Earlier today Tom Roberts posted a very good editorial at the National Catholic Reporter about the two interviews NPR's Terry Gross did on the CDF's displeasure with LCWR. (Wow, are there enough acronyms in that sentence?) Roberts makes the point there is more than a little 'hint of hypocrisy' in the whole idea of compromised bishops having anything at all to say to any Catholic about 'giving scandal'. The following in an excerpt from his article. It's starts at about the half way point of the article:
......While the bishops view the nuns as in need of supervision and have accused the nuns of "betraying core values of the church" and causing "scandal to the faithful," Gross asked if there wasn't a bit of hypocrisy in those allegations, if the same charges might apply to "the institutional church that appears not able to reform itself and to be in the need of outside supervision."
It is an obvious and fair question, given the ongoing scandal and continued revelations about how the hierarchy mishandled the crisis over decades. Blair, in his answer, attempted to relativize the enormity of the scandal, even attempting to soften the reality by referencing "the mystery of iniquity in the church," noting that even Jesus didn't get it perfect, that he had chosen Judas, the betrayer, as one of the Twelve. Noting that bishops are the successors of the apostles, he implied it would logically hold that today's bishops would be visited by the same iniquity. (Jesus made no mistake.
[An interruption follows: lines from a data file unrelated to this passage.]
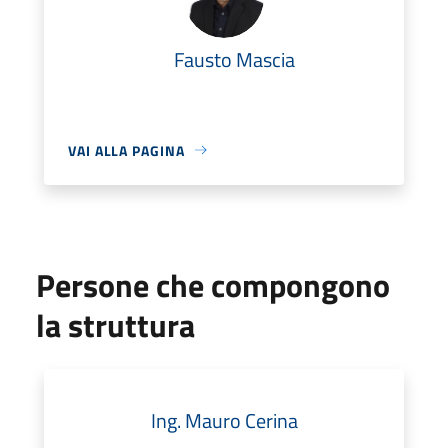
Fausto Mascia
VAI ALLA PAGINA
Persone che compongono
la struttura
Ing. Mauro Cerina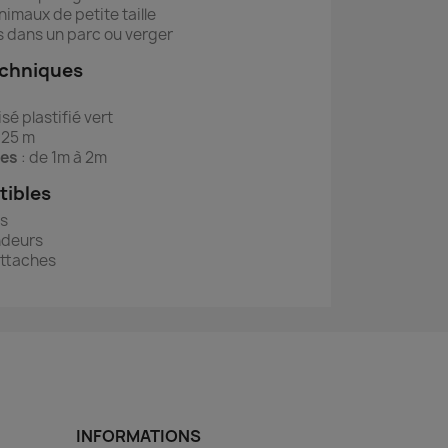
nimaux de petite taille
 dans un parc ou verger
echniques
sé plastifié vert
 25 m
les
: de 1m à 2m
tibles
ds
endeurs
attaches
INFORMATIONS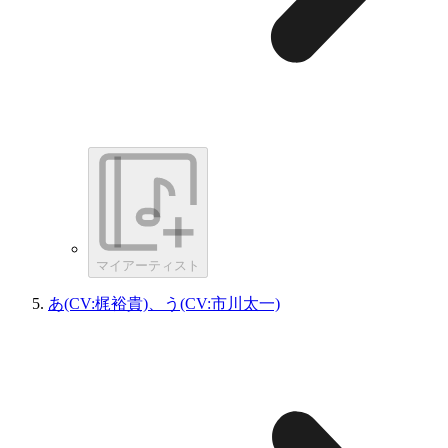
マイアーティスト
あ(CV:梶裕貴)、う(CV:市川太一)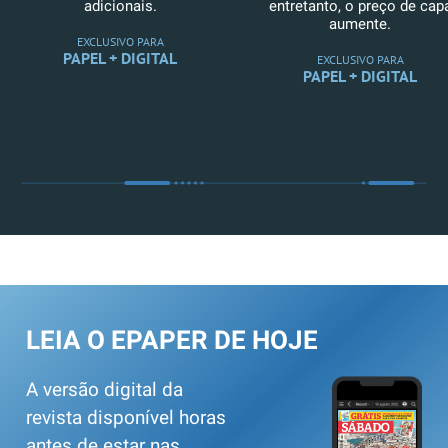
adicionais.
entretanto, o preço de cap
aumente.
EXCLUSIVO PARA
PAPEL + DIGITAL
EXCLUSIVO PARA
PAPEL + DIGITAL
LEIA O EPAPER DE HOJE
A versão digital da
revista disponível horas
antes de estar nas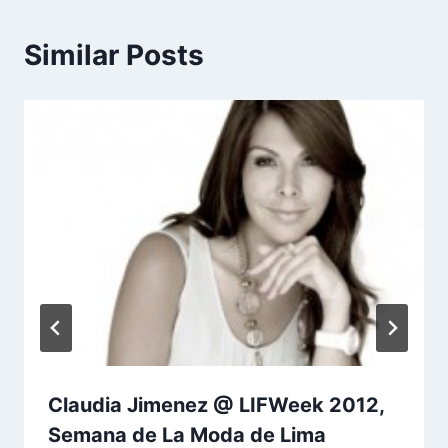
Similar Posts
Claudia Jimenez @ LIFWeek 2012,
Semana de La Moda de Lima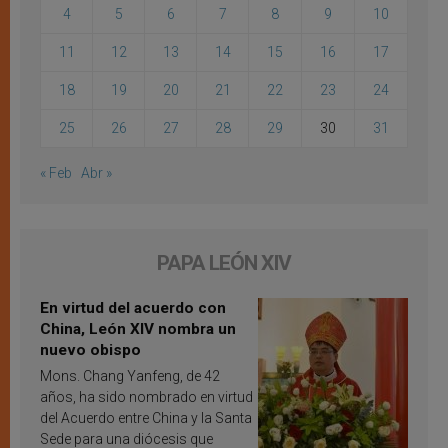
4
5
6
7
8
9
10
11
12
13
14
15
16
17
18
19
20
21
22
23
24
25
26
27
28
29
30
31
« Feb
Abr »
PAPA LEÓN XIV
En virtud del acuerdo con
China, León XIV nombra un
nuevo obispo
Mons. Chang Yanfeng, de 42
años, ha sido nombrado en virtud
del Acuerdo entre China y la Santa
Sede para una diócesis que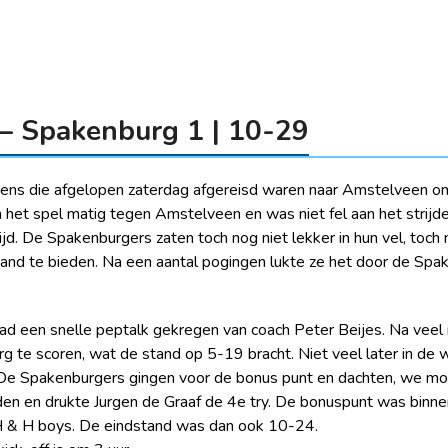
 – Spakenburg 1 | 10-29
gens die afgelopen zaterdag afgereisd waren naar Amstelveen o
 het spel matig tegen Amstelveen en was niet fel aan het strijde
jd. De Spakenburgers zaten toch nog niet lekker in hun vel, toch
nd te bieden. Na een aantal pogingen lukte ze het door de Spa
had een snelle peptalk gekregen van coach Peter Beijes. Na veel
g te scoren, wat de stand op 5-19 bracht. Niet veel later in de
. De Spakenburgers gingen voor de bonus punt en dachten, we m
en en drukte Jurgen de Graaf de 4e try. De bonuspunt was binn
 H & H boys. De eindstand was dan ook 10-24.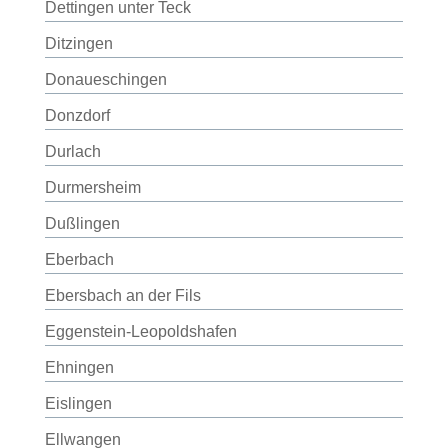
Dettingen unter Teck
Ditzingen
Donaueschingen
Donzdorf
Durlach
Durmersheim
Dußlingen
Eberbach
Ebersbach an der Fils
Eggenstein-Leopoldshafen
Ehningen
Eislingen
Ellwangen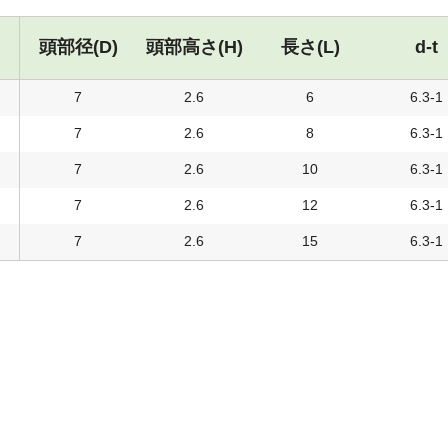
頭部径(D)
頭部高さ(H)
長さ(L)
d-t
7
2.6
6
6.3-1
7
2.6
8
6.3-1
7
2.6
10
6.3-1
7
2.6
12
6.3-1
7
2.6
15
6.3-1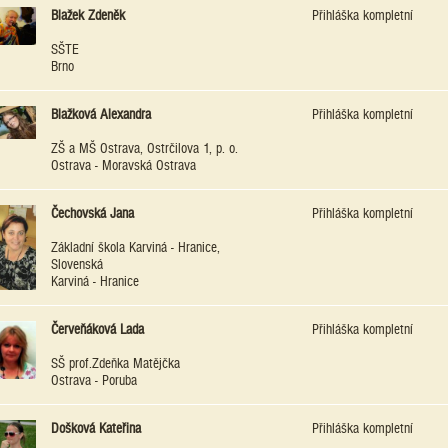
Blažek Zdeněk
Přihláška kompletní
SŠTE
Brno
Blažková Alexandra
Přihláška kompletní
ZŠ a MŠ Ostrava, Ostrčilova 1, p. o.
Ostrava - Moravská Ostrava
Čechovská Jana
Přihláška kompletní
Základní škola Karviná - Hranice,
Slovenská
Karviná - Hranice
Červeňáková Lada
Přihláška kompletní
SŠ prof.Zdeňka Matějčka
Ostrava - Poruba
Došková Kateřina
Přihláška kompletní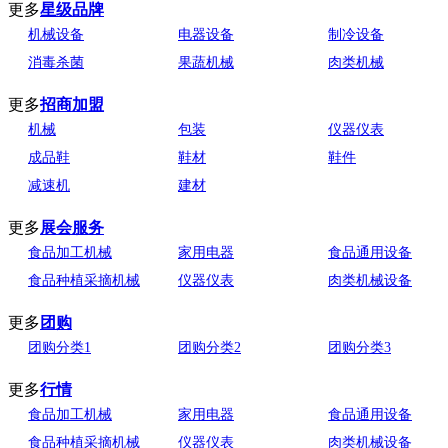
更多
星级品牌
机械设备
电器设备
制冷设备
消毒杀菌
果蔬机械
肉类机械
更多
招商加盟
机械
包装
仪器仪表
成品鞋
鞋材
鞋件
减速机
建材
更多
展会服务
食品加工机械
家用电器
食品通用设备
食品种植采摘机械
仪器仪表
肉类机械设备
更多
团购
团购分类1
团购分类2
团购分类3
更多
行情
食品加工机械
家用电器
食品通用设备
食品种植采摘机械
仪器仪表
肉类机械设备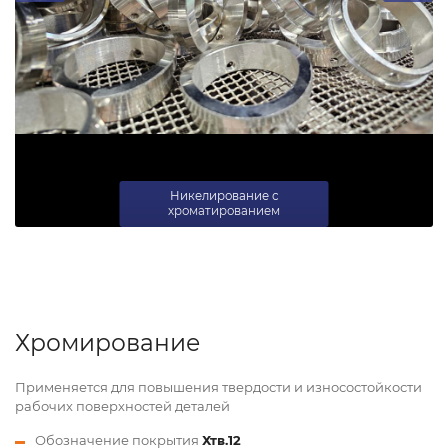
Никелирование с
хроматированием
Хромирование
Применяется для повышения твердости и износостойкости
рабочих поверхностей деталей
Обозначение покрытия
Хтв.12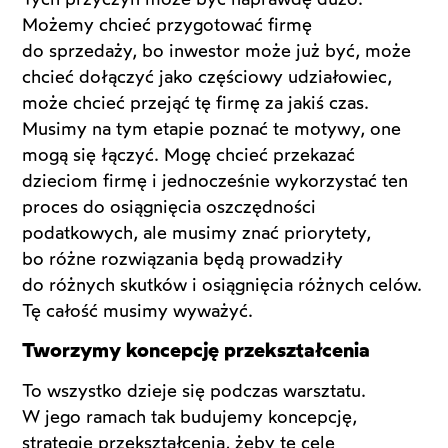
Możemy chcieć przygotować firmę
do sprzedaży, bo inwestor może już być, może
chcieć dołączyć jako częściowy udziałowiec,
może chcieć przejąć tę firmę za jakiś czas.
Musimy na tym etapie poznać te motywy, one
mogą się łączyć. Mogę chcieć przekazać
dzieciom firmę i jednocześnie wykorzystać ten
proces do osiągnięcia oszczędności
podatkowych, ale musimy znać priorytety,
bo różne rozwiązania będą prowadziły
do różnych skutków i osiągnięcia różnych celów.
Tę całość musimy wyważyć.
Tworzymy koncepcję przekształcenia
To wszystko dzieje się podczas warsztatu.
W jego ramach tak budujemy koncepcję,
strategię przekształcenia, żeby te cele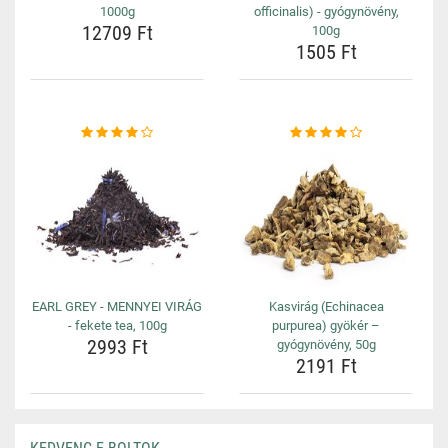
1000g
officinalis) - gyógynövény,
12709 Ft
100g
1505 Ft
EARL GREY - MENNYEI VIRÁG
Kasvirág (Echinacea
- fekete tea, 100g
purpurea) gyökér –
2993 Ft
gyógynövény, 50g
2191 Ft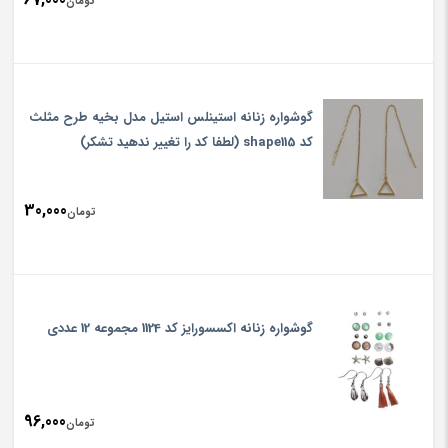
تومان
گوشواره زنانه استینلس استیل مدل بخیه طرح مثلث
کد shape115 (لطفا کد را تغییر ندهید تشکر)
30,000
تومان
گوشواره زنانه اکسسورایز کد 1124 مجموعه 12 عددی
96,000
تومان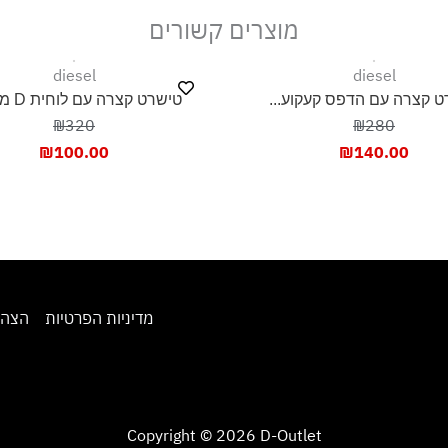
מוצרים קשורים
diesel
diesel
ט קצרה עם הדפס קעקוע...
טישרט קצרה עם לוחית D מטא...
₪320
₪280
₪
100.00
₪
140.00
מדיניות הפרטיות
הצהר
Copyright © 2026 D-Outlet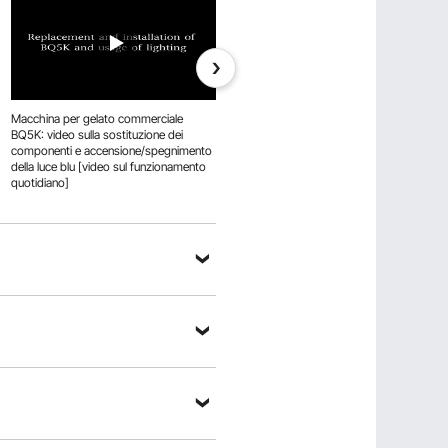
Macchina per gelato commerciale
Macchina per gelato commerciale
BQ5K: video sulla sostituzione dei
BQ5K: video sulla pulizia e
componenti e accensione/spegnimento
manutenzione giornaliera
della luce blu [video sul funzionamento
quotidiano]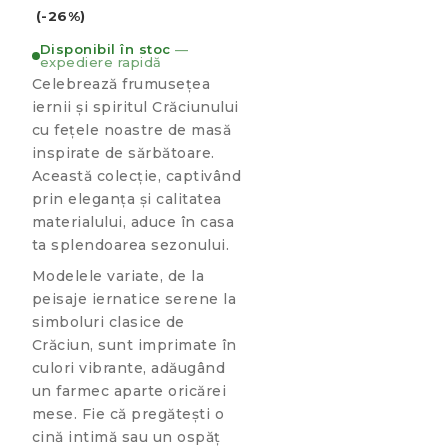
(-26%)
Disponibil în stoc
—
expediere rapidă
Celebrează frumusețea
iernii și spiritul Crăciunului
cu fețele noastre de masă
inspirate de sărbătoare.
Această colecție, captivând
prin eleganța și calitatea
materialului, aduce în casa
ta splendoarea sezonului.
Modelele variate, de la
peisaje iernatice serene la
simboluri clasice de
Crăciun, sunt imprimate în
culori vibrante, adăugând
un farmec aparte oricărei
mese. Fie că pregătești o
cină intimă sau un ospăț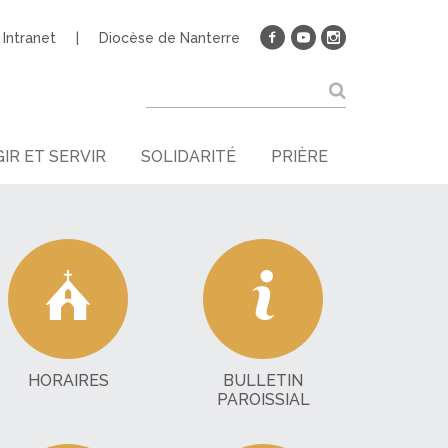
Intranet
Diocèse de Nanterre
IR ET SERVIR
SOLIDARITÉ
PRIÈRE
HORAIRES
BULLETIN
PAROISSIAL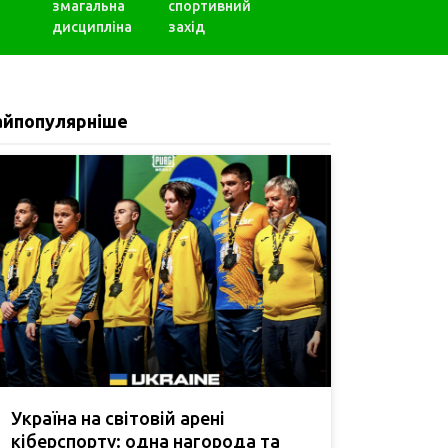
змагальна
спортивний
дисципліна
захід
айпопулярніше
Україна на світовій арені
кіберспорту: одна нагорода та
Judas was a necessary instrument in salvation history. I could make a similar point about these bishops. They are forcing Catholics to re evaluate the relationship between power and real authority. Our bishops are now doubling down on power because they no longer have any real authority. The more cappa magnas that come out the clerical closets can not mask the fact they are not wearing any 'clothes'.)
That strange rationalization aside for the moment, the reality is that more than a quarter-century of evidence has accumulated. Hundreds of thousands of pages of documentation are available, much of it stored online at bishopaccountability.org, that shows bishops:
- Callously disregarded the welfare of the most vulnerable in the community as they secretly moved priests who raped and molested children from parish to parish;
- Hid records and lied about the abuse to parents, reporters and prosecutors;
- Lifted millions from diocesan coffers without informing the community to secure silence from victims and their families;
- Did whatever necessary, from declaring bankruptcy to payouts of hundreds of millions in settlements, to avoid trials, which would have exposed in great detail the depth and breadth of the scandalous behavior and bishops' roles in protecting predator priests. Five years after a settlement in Los Angeles, the archdiocese is still fighting release of documents mandated by that settlement. We haven't heard that its lawyers are working pro bono.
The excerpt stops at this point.